Saved data entries:
Start of Block

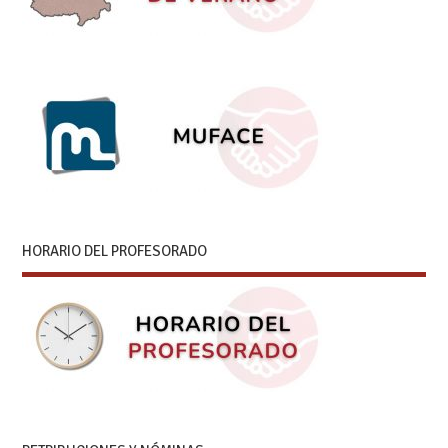
HORARIO DEL PROFESORADO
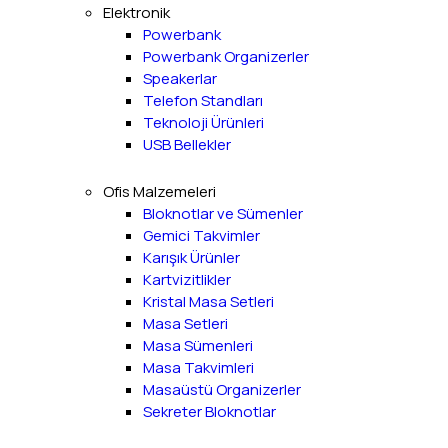
Elektronik
Powerbank
Powerbank Organizerler
Speakerlar
Telefon Standları
Teknoloji Ürünleri
USB Bellekler
Ofis Malzemeleri
Bloknotlar ve Sümenler
Gemici Takvimler
Karışık Ürünler
Kartvizitlikler
Kristal Masa Setleri
Masa Setleri
Masa Sümenleri
Masa Takvimleri
Masaüstü Organizerler
Sekreter Bloknotlar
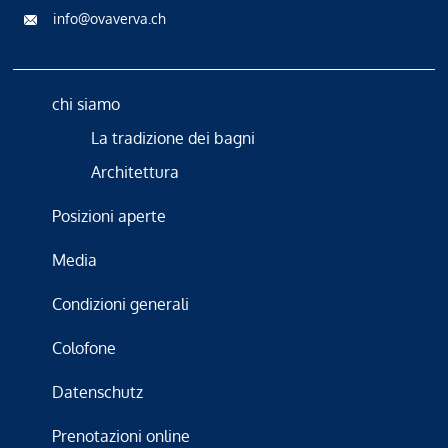
info@ovaverva.ch
chi siamo
La tradizione dei bagni
Architettura
Posizioni aperte
Media
Condizioni generali
Colofone
Datenschutz
Prenotazioni online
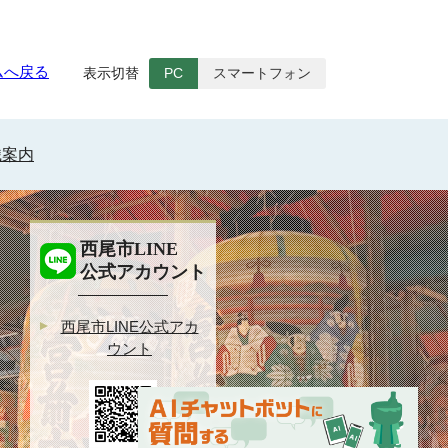
ムへ戻る
表示切替
PC
スマートフォン
織案内
西尾市LINE
公式アカウント
西尾市LINE公式アカ
ウント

End of Block

* [Exercise goal]: In the data above, count the lines where the word "Bloknotlar" appears; reply with the number only.

* [Response]: 2